It was just another case of "pick a council member, Vegas-style."
Longtime West Valley resident Carolynn Burt won an opportunity to serve on the City Council Thursday night when her name was drawn out of a glass serving bowl.Burt, 61, will replace the late Leland DeLange, a 15-year council veteran who died Aug. 29 after suddenly contracting a rare and debilitating brain disease.
It is the second time this week that a Salt Lake Valley council seat has been decided by chance.
In Murray, former Councilman Lynn Turner on Monday regained the seat he lost in last November's election when he was the lucky winner in a similar drawing.
The West Valley drawing became necessary after the council deadlocked on whether to appoint Burt or another candidate, Ronald Vandermyde, to serve out DeLange's unexpired term.
Council member Barbara Thomas moved to appoint Burt, and the other two women on the council, Margaret Peterson and Janice Fisher, gave their support.
But the motion died on a 3-3 vote when Mayor Gearld Wright joined councilmen Russell Brooks and Duane Moss in voting no.
A subsequent motion by Brooks to appoint Vandermyde suffered a similar fate, with the vote coming out 3-3 along gender lines.
At that point, the council was compelled by state law to rely on the drawing of lots. Each candidate's name was written on a slip of paper, and they were then placed in a clear glass bowl.
A West Valley resident attending the meeting then was asked to draw out one name, and it was Burt who benefited from the luck of the draw.
The new councilwoman, however, deferred being sworn in until Friday morning because she wanted to be "appropriately dressed" for the occasion.
"I was plumbing," she explained, when a sudden call from City Hall summoned her to a special council meeting for the drawing of lots.
Burt said she immediately dropped what she was doing - installing a vent pipe on a water heater in one of her rental units - and rushed to the meeting without changing clothes.
Her swearing-in ceremony was rescheduled for 7:30 a.m. Friday at the E Center.
Burt, who has been serving on the city's Parks and Recreation Committee the past year, said she is "awestruck" by the assignment of replacing DeLange.
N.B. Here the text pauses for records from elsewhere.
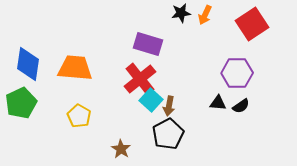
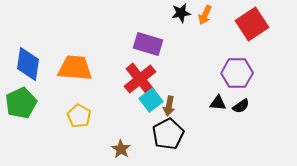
cyan square: rotated 10 degrees clockwise
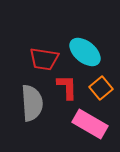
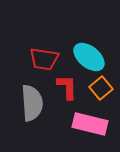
cyan ellipse: moved 4 px right, 5 px down
pink rectangle: rotated 16 degrees counterclockwise
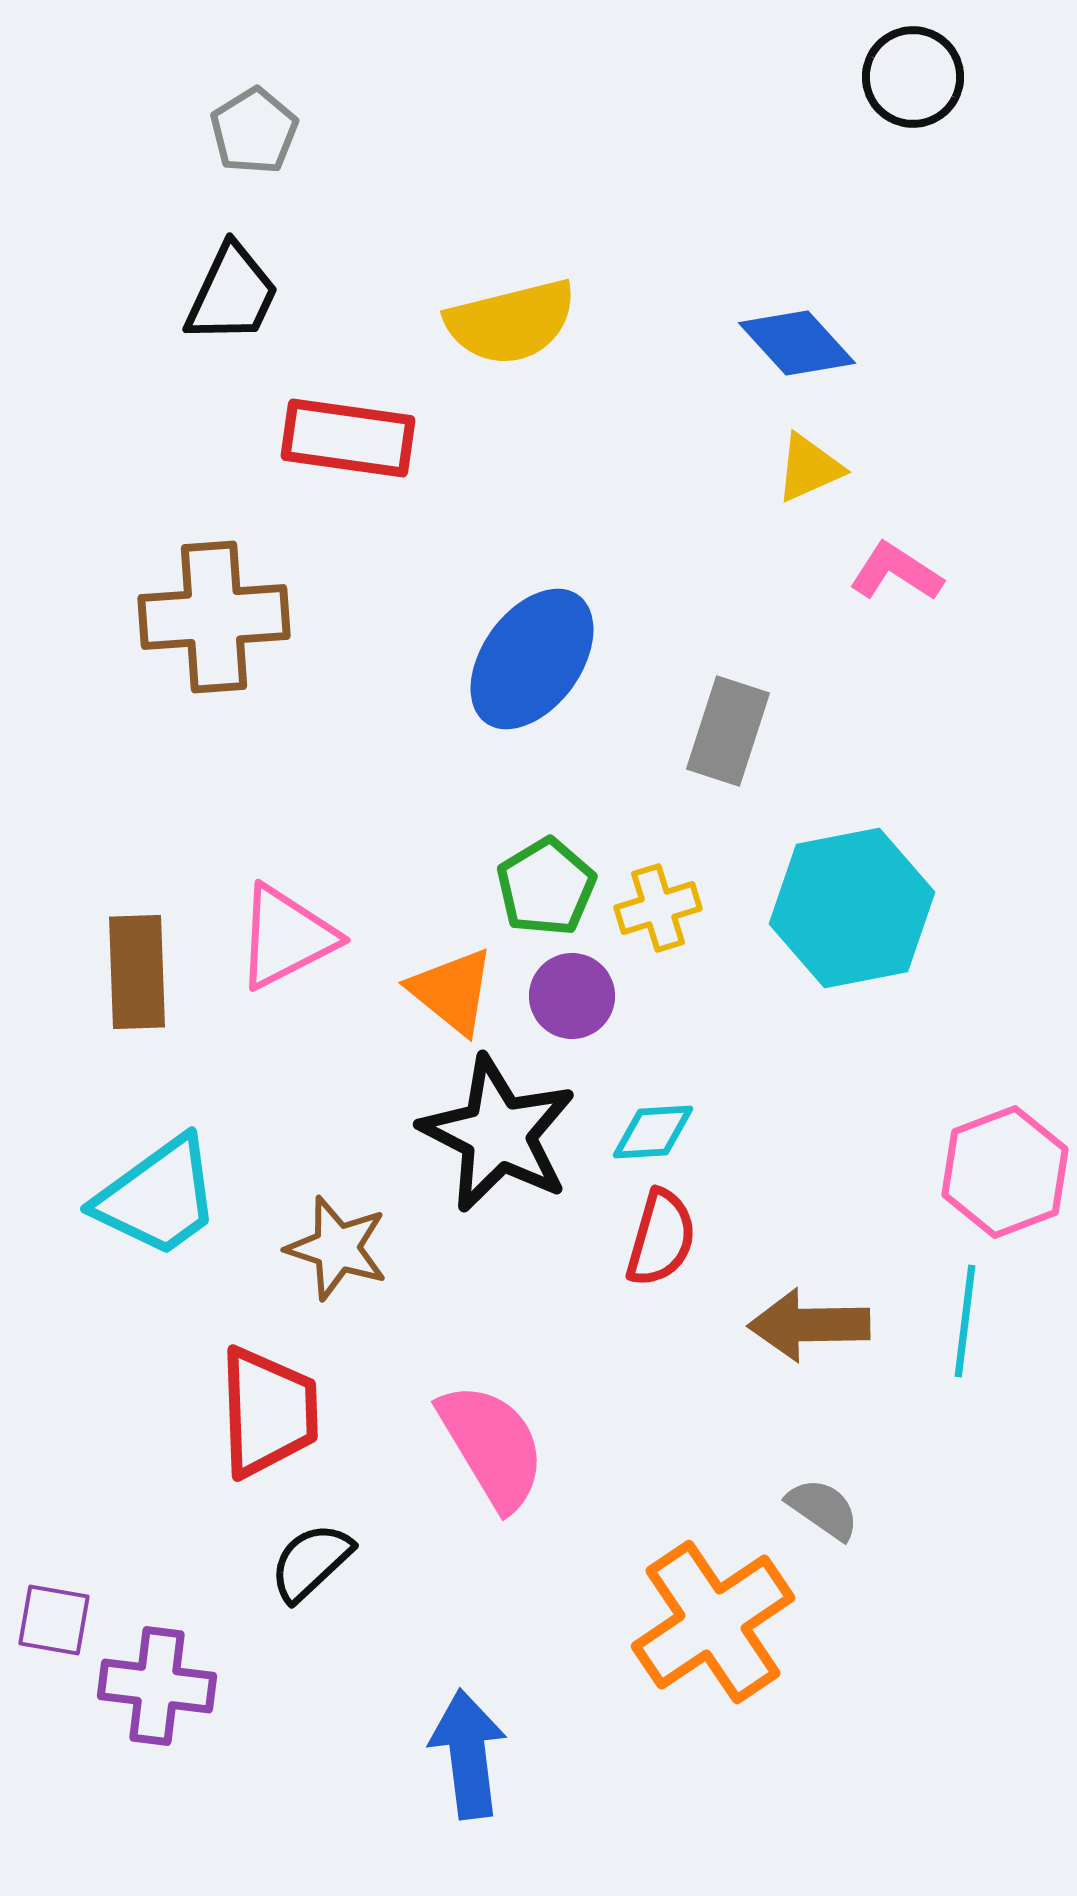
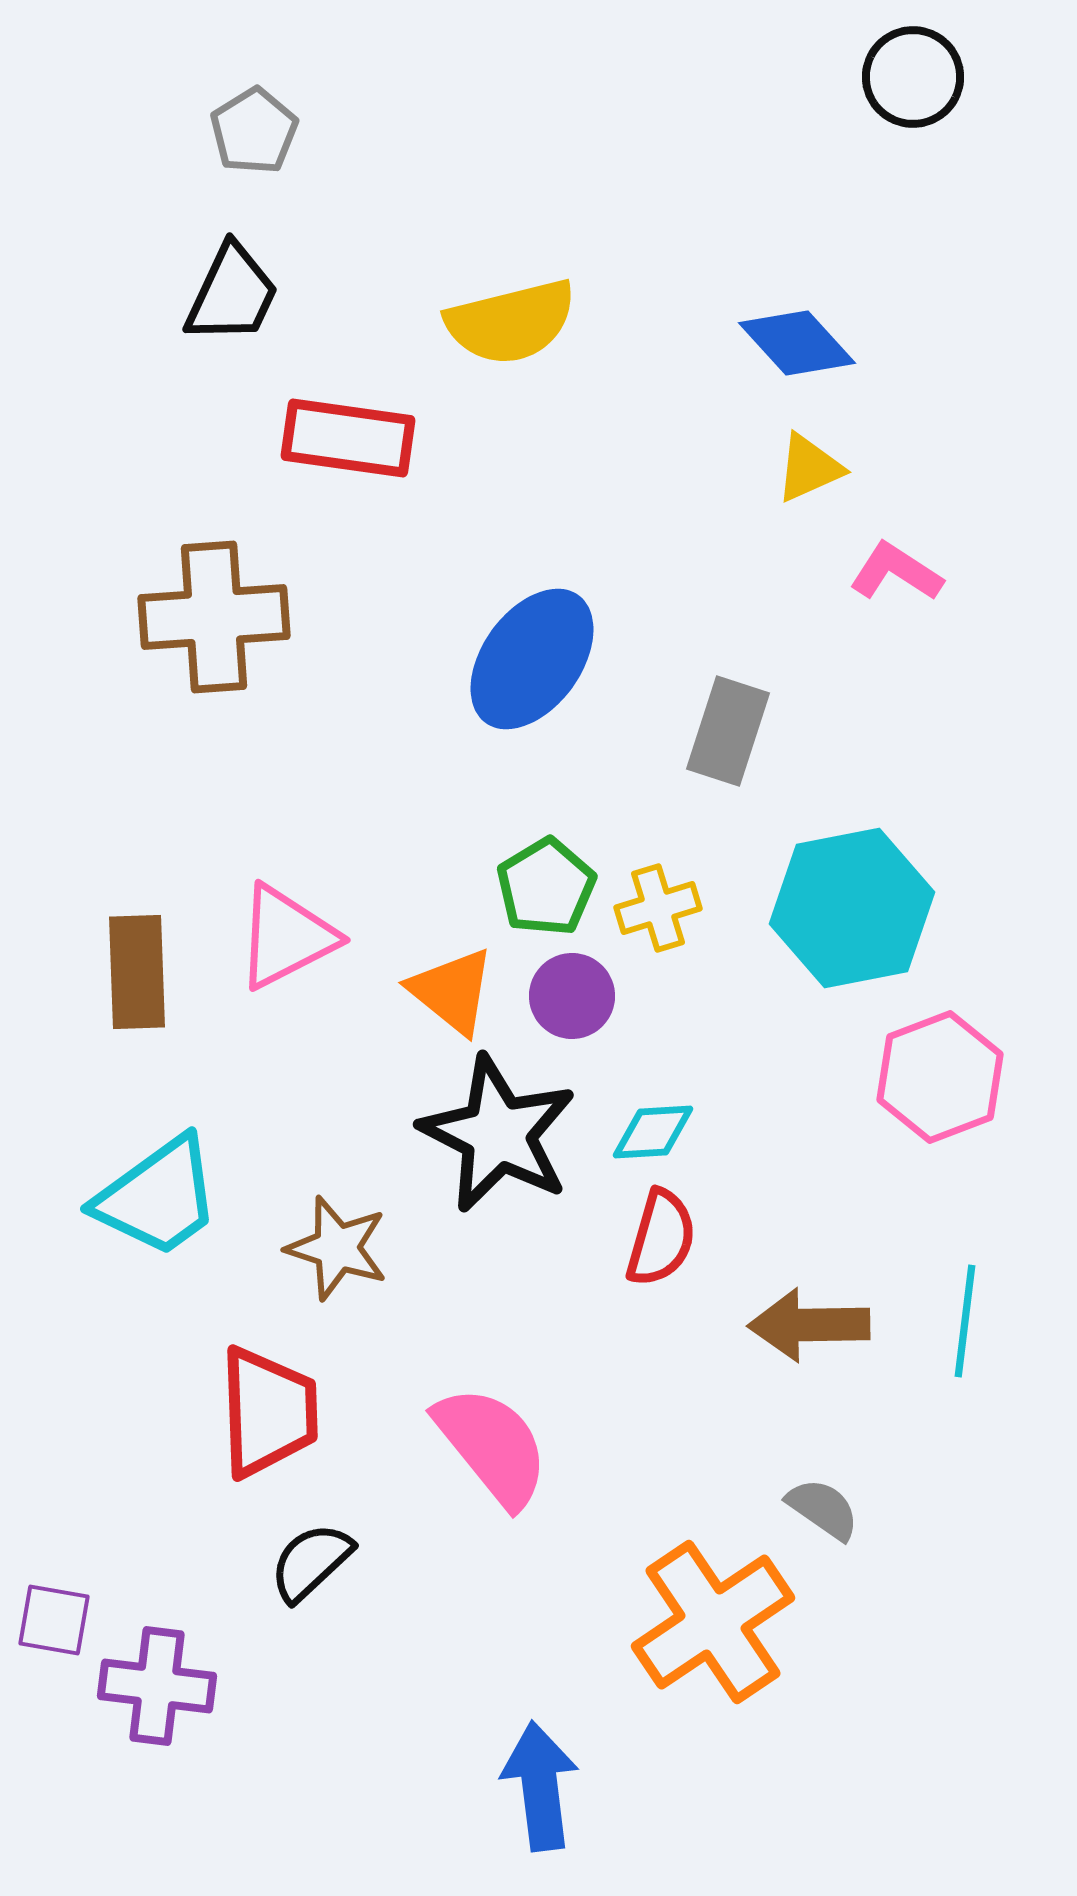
pink hexagon: moved 65 px left, 95 px up
pink semicircle: rotated 8 degrees counterclockwise
blue arrow: moved 72 px right, 32 px down
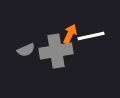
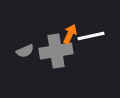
gray semicircle: moved 1 px left, 1 px down
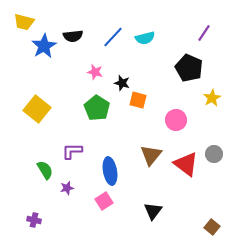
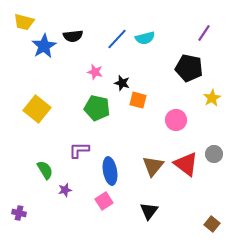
blue line: moved 4 px right, 2 px down
black pentagon: rotated 12 degrees counterclockwise
green pentagon: rotated 20 degrees counterclockwise
purple L-shape: moved 7 px right, 1 px up
brown triangle: moved 2 px right, 11 px down
purple star: moved 2 px left, 2 px down
black triangle: moved 4 px left
purple cross: moved 15 px left, 7 px up
brown square: moved 3 px up
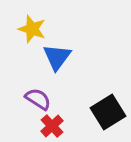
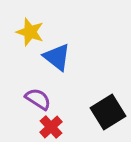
yellow star: moved 2 px left, 3 px down
blue triangle: rotated 28 degrees counterclockwise
red cross: moved 1 px left, 1 px down
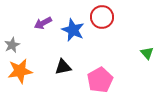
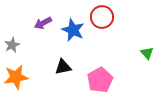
orange star: moved 4 px left, 6 px down
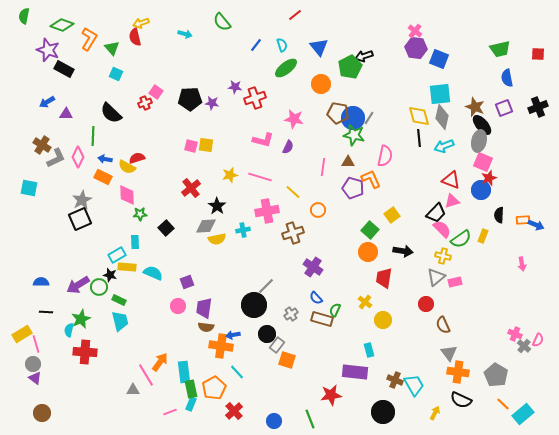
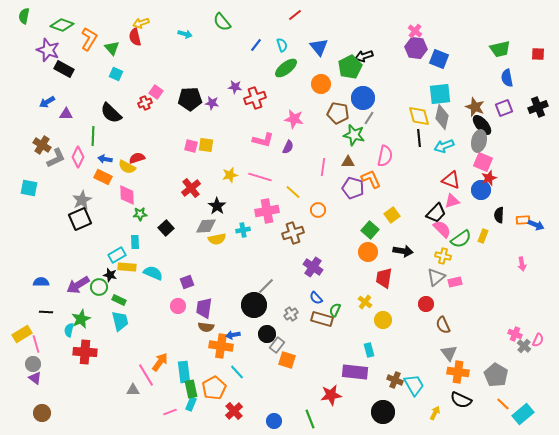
blue circle at (353, 118): moved 10 px right, 20 px up
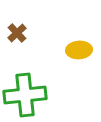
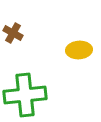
brown cross: moved 4 px left; rotated 18 degrees counterclockwise
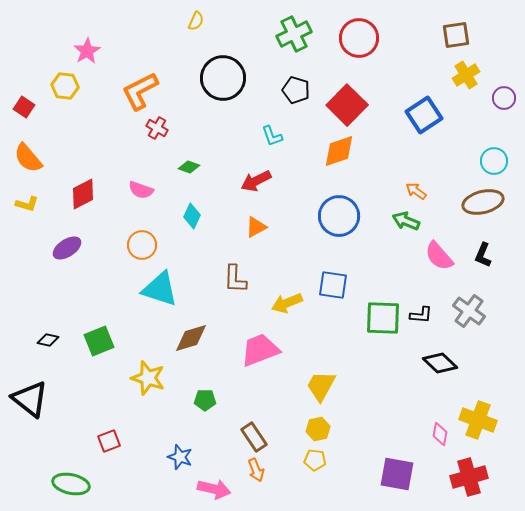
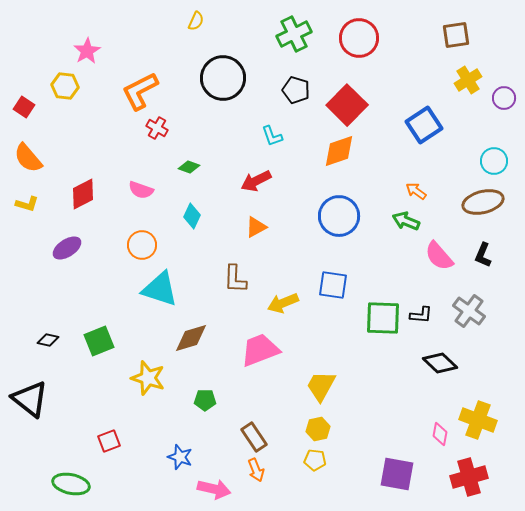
yellow cross at (466, 75): moved 2 px right, 5 px down
blue square at (424, 115): moved 10 px down
yellow arrow at (287, 303): moved 4 px left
"Nobody, but nobody, is going to fill those shoes," she said.
But the new councilwoman added she looks forward to the challenge of representing District One with its extraordinary cultural and ethnic diversity.
One outcome of the vote is that it makes West Valley City unique among Utah communities because a majority of its council members now are women.
Despite the fact Thursday night's vote broke out along gender lines, council members were quick to point out that gender was not a factor in selecting DeLange's replacement.
"It may have looked that way, but gender was never an issue," said Brooks. "We had a no-lose situation with the two candidates."
"We welcome Carolynn with open arms," added Moss. "She's a great lady."
Thomas agreed, saying the basis for the divided vote was simply an honest disagreement over which person would do the best job.
As for the fact that all three female council members voted for Burt, she said, "That's just the way it came out."